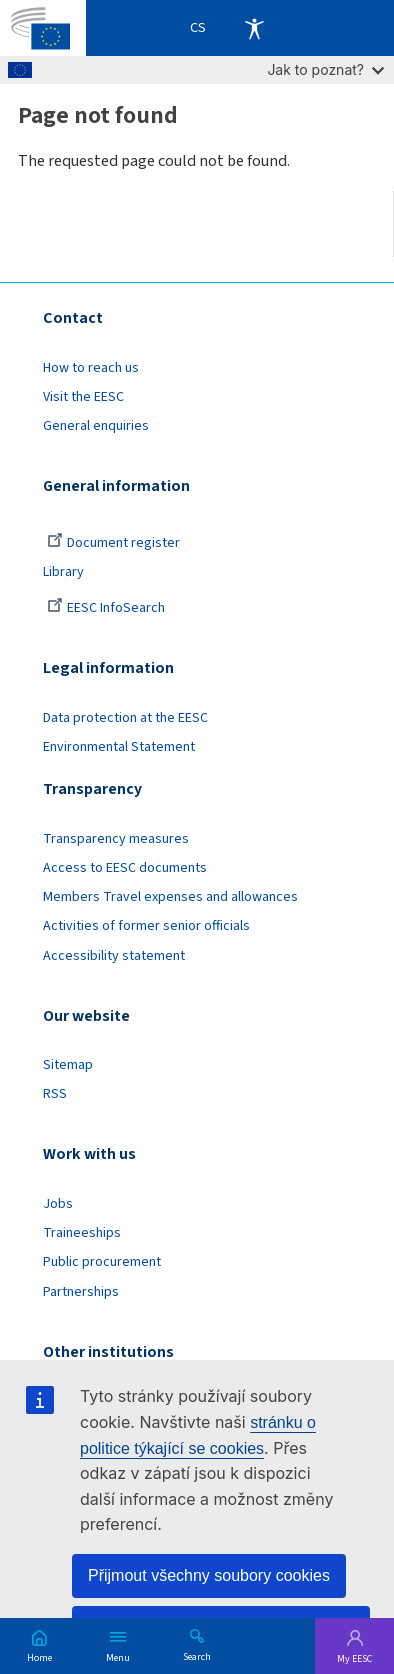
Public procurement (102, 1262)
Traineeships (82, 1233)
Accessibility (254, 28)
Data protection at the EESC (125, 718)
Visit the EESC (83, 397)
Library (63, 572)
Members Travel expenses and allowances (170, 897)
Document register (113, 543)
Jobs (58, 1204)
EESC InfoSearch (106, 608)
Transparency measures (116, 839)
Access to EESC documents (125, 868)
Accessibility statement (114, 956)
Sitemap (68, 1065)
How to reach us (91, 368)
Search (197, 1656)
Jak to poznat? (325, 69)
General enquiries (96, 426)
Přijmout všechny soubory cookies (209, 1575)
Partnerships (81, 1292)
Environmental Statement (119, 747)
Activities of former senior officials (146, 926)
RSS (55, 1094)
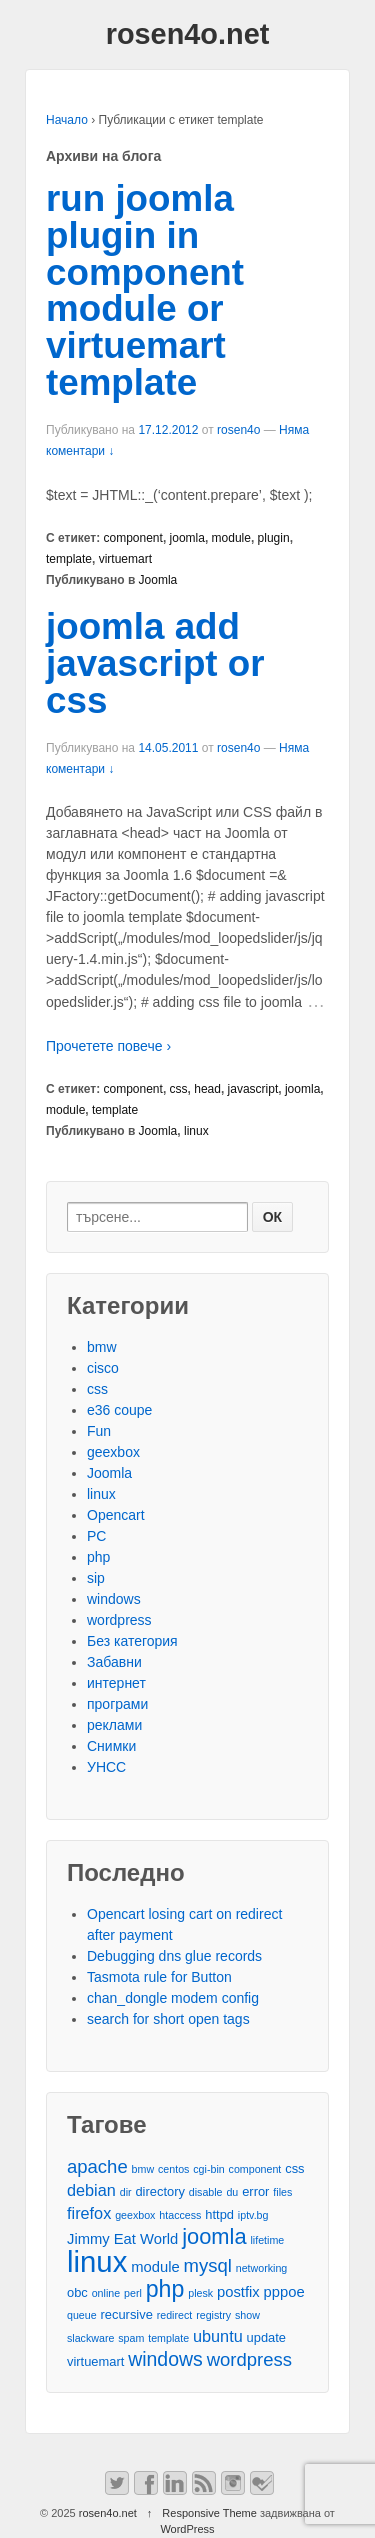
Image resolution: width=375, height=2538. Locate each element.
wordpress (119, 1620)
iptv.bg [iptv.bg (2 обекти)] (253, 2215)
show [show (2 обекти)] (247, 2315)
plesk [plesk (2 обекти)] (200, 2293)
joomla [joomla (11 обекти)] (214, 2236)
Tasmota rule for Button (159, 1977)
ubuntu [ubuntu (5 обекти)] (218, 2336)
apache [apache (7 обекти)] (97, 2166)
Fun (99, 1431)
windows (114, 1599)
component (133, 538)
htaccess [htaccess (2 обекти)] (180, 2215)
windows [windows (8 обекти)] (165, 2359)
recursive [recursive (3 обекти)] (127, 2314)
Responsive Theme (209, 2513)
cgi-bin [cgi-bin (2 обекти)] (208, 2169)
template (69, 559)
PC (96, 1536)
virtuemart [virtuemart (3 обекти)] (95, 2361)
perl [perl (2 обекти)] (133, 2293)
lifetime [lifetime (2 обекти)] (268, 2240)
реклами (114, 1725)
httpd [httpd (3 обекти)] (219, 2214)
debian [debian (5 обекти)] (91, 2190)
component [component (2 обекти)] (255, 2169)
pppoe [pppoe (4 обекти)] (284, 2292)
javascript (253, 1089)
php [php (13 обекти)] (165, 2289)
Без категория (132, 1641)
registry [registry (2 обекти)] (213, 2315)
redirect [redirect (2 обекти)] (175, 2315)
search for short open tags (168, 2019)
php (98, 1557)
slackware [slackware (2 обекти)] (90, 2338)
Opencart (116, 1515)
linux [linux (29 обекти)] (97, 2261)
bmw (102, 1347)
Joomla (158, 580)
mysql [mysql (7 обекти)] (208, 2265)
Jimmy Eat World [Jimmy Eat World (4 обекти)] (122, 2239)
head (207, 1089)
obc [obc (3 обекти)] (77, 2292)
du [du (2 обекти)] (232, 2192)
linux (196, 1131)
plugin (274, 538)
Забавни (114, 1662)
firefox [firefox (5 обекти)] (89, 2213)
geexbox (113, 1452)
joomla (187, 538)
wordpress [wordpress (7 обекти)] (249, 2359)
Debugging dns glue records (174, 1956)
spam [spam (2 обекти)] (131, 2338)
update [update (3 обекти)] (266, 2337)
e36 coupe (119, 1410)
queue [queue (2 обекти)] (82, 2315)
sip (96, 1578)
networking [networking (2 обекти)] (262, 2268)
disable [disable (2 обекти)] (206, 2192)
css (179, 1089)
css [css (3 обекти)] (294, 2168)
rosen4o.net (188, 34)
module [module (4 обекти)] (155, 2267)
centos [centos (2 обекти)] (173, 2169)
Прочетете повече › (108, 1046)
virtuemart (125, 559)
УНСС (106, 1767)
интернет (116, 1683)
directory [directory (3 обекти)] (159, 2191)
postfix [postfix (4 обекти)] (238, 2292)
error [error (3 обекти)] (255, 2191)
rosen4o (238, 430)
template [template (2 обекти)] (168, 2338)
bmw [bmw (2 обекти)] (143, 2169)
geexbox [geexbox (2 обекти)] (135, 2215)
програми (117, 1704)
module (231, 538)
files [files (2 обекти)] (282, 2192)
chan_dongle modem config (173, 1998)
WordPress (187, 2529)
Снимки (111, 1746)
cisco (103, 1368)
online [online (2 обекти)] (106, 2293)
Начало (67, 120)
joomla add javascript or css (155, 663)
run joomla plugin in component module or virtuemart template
======
WHAT YOU ARE ASKED TO DO - Copy out the listing above from the line containing "Přijmout všechny soubory cookies (209, 1575)" to the line containing "httpd [httpd (3 обекти)] (219, 2214)", both included, exactly as written and minus the images.

ANSWER SPACE -
Přijmout všechny soubory cookies (209, 1575)
Partnerships (81, 1292)
Environmental Statement (119, 747)
Activities of former senior officials (146, 926)
RSS (55, 1094)
Image resolution: width=375, height=2538. Locate each element.
wordpress (119, 1620)
iptv.bg [iptv.bg (2 обекти)] (253, 2215)
show [show (2 обекти)] (247, 2315)
plesk [plesk (2 обекти)] (200, 2293)
joomla [joomla (11 обекти)] (214, 2236)
Tasmota rule for Button (159, 1977)
ubuntu [ubuntu (5 обекти)] (218, 2336)
apache [apache (7 обекти)] (97, 2166)
Fun (99, 1431)
windows (114, 1599)
component (133, 538)
htaccess [htaccess (2 обекти)] (180, 2215)
windows [windows (8 обекти)] (165, 2359)
recursive [recursive (3 обекти)] (127, 2314)
Responsive Theme (209, 2513)
cgi-bin [cgi-bin (2 обекти)] (208, 2169)
template (69, 559)
PC (96, 1536)
virtuemart [virtuemart (3 обекти)] (95, 2361)
perl [perl (2 обекти)] (133, 2293)
lifetime [lifetime (2 обекти)] (268, 2240)
реклами (114, 1725)
httpd [httpd (3 обекти)] (219, 2214)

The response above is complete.